Assume x=0. We know C!=0 (by definition) and C!=inf ('ninf' is set). Therefore C/x=inf (IEEE754_2008.pdf 7.2 and 7.3). But, because 'ninf' is set, the compile can assume x!=0

To avoid cases where C/x == 0.0, 'ninf' has to be set for the fdiv and fcmp instruction.

To allow the multiplication by x*x 'arcp' and 'ninf' has to be set for the fdiv and fcmp instruction.

Diff Detail

Event Timeline

marels created this revision.Sep 11 2018, 10:43 AM

Herald added a subscriber: llvm-commits. · View Herald TranscriptSep 11 2018, 10:43 AM

lebedev.ri added a reviewer: spatel.Sep 11 2018, 10:51 AM

LGTM. I think it may be possible to remove the hasAllowReciprocal check, because the point of that (as I understand it) is to allow converting a divide into a multiply-by-reciprocal in ways that can change the end result and I don't think that the transformation that's being done here will give a different result to the untransformed version, but I'm not certain of that and it's fine to leave it as it is.

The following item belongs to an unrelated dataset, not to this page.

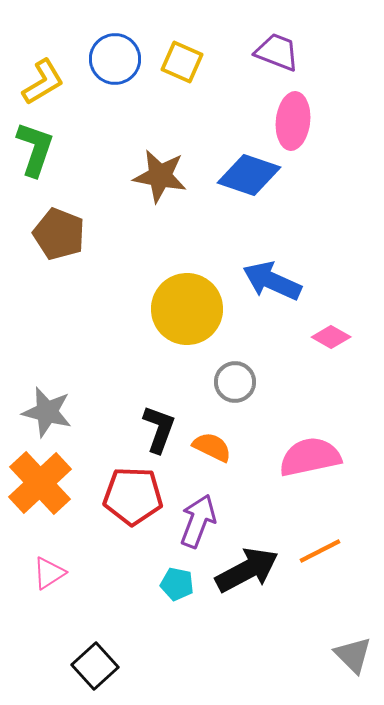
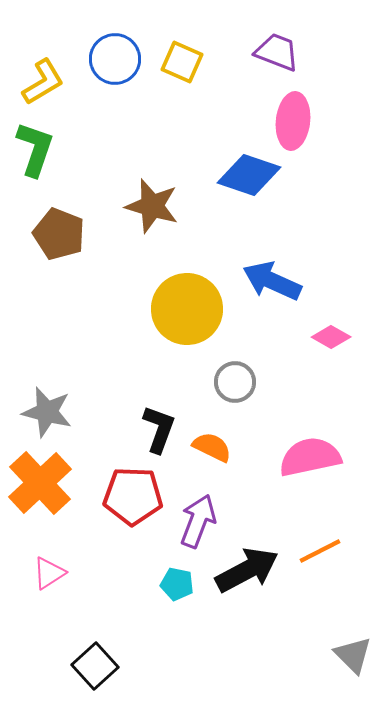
brown star: moved 8 px left, 30 px down; rotated 6 degrees clockwise
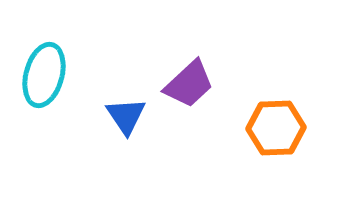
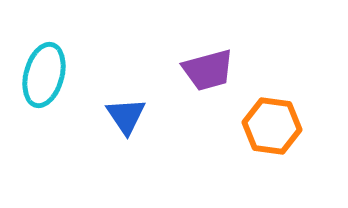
purple trapezoid: moved 19 px right, 14 px up; rotated 28 degrees clockwise
orange hexagon: moved 4 px left, 2 px up; rotated 10 degrees clockwise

This revision is now accepted and ready to land.Sep 18 2018, 4:51 AM

I haven't had a chance to look at this closely, but a first glance says it only works for scalars even though it should provide identical functionality for vectors.
Can you change the code to use the 'match()' API? This should substantially reduce the code and give you splat constant vector functionality for free (although there should be at least 1 test for that).

This revision now requires changes to proceed.Sep 18 2018, 7:00 AM

Thank you for the input,

I updated the code to support vectors using the match API. But before uploading I have question.

I was not able to find a way to match the following predicates with the existing API.

All elements are non-zero
All elements are positive
All elements are negative

These are important to correctly handle some cases:

The following cannot be folded because the new predicate is ambiguous.

C = <2 x float> <float 1.0, float -1.0>

The following cannot be folded because the one element violates the assumption that C=0.

C = <2 x float> <float 1.0, float 0.0>

This is not a big thing because it can be easily added to to PatternMatch.h (same implementation as m_AnyZeroFP). I think it is better submit a separate change for this. Do you agree, or shall I bunch both changes together?

@spatel what do you think about @john.brawn suggestion to removing the hasAllowReciprocal check?

In D51942#1245429, @marels wrote:
Thank you for the input,

I updated the code to support vectors using the match API. But before uploading I have question.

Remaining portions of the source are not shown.